Spencer Platt/Getty Images

On the face of it, $600 is a pretty unremarkable number.

The federal government has been paying this additional amount each week to every person who has lost a job due to the pandemic.

But astonishingly, the number has taken on huge significance in its short life. As the pandemic wreaks havoc in the United States, snatching millions of jobs, mostly in the low-income segment, the additional $600 weekly payment has become a financial lifeline for many households, helping pay for rent, food and clothing since the beginning of April.

It has also single-handedly changed the economic equation. One topsy-turvy outcome is that many people are earning more staying home than they did in the jobs they lost. And some businesses are finding that employees do not want to come back to jobs that pay less than what they can earn in unemployment.

But the payment now also makes up about 15% of the entire nation’s wages and is actually fueling a portion of the U.S. economy — because unemployed people are spending more than they did before the pandemic, while those who have jobs are spending less.
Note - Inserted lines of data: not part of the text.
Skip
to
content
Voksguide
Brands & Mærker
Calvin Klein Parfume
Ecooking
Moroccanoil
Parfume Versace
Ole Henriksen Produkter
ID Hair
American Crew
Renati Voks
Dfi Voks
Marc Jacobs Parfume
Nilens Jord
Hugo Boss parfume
Obviously, none of this folds neatly into a clear story line. But they all will play a role in deciding the fate of this payment by members of Congress in the next few days. But at a time when coronavirus cases in the U.S have crossed 4 million and more people are losing jobs, many worry that taking the payments away would have a devastating effect on both households and the economy.
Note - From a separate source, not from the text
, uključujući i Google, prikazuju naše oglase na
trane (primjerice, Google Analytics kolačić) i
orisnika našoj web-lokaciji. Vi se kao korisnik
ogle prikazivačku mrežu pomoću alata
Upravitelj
A lot is at stake, as we have seen since the beginning of the pandemic. For many, it has supported their most basic needs — people like bartender Courtney Woodruff, who lost her job at a Denver brewpub, for whom the extra unemployment pays for rent and food. “I don’t really spend a lot,” she says.

Her experience is backed by research that tracks how people are spending the money. “We have evidence that it’s really been the federal stimulus money that has kept renters in their homes,” says Priscilla Almodovar, CEO of Enterprise Community Partners, an affordable housing nonprofit. She worries that taking it away will lead to a tsunami of evictions.

‘I make less money’ working than those who lost their jobs

Still, there’s no doubt that the pay has created inequities.

University of Chicago researchers found that for two-thirds of people who lose jobs, their unemployment benefits exceeded what they had been earning. The researchers even drilled down into specific low-paying jobs to see how those who kept working earned less than those who weren’t. For instance, unemployed janitors were eligible to collect 158% of their pay, while the typical retail worker can get 142% of what they regularly earn.

NPR spoke to Katharine Thomas, who works the cash register at a small food co-op in Wisconsin. Thomas remembers seeing people around her lose jobs and collect the state unemployment income plus the extra federal relief of $600 a week.

“I felt very angry,” she says. “I have to go to work. And I make less money, being essential. $600 a week — that’s almost the whole paycheck for me. Even with hazard pay, I still don’t make that much money.”

Thomas received an extra $2 an hour for working during the pandemic. It was part of the temporary bumps in pay — called hero pay, thank you or hazard pay — that many employers, like Kroger and Amazon paid workers who risked their health to continue to work during the pandemic. That extra pay of between $1 to $3 an hour, has now largely gone.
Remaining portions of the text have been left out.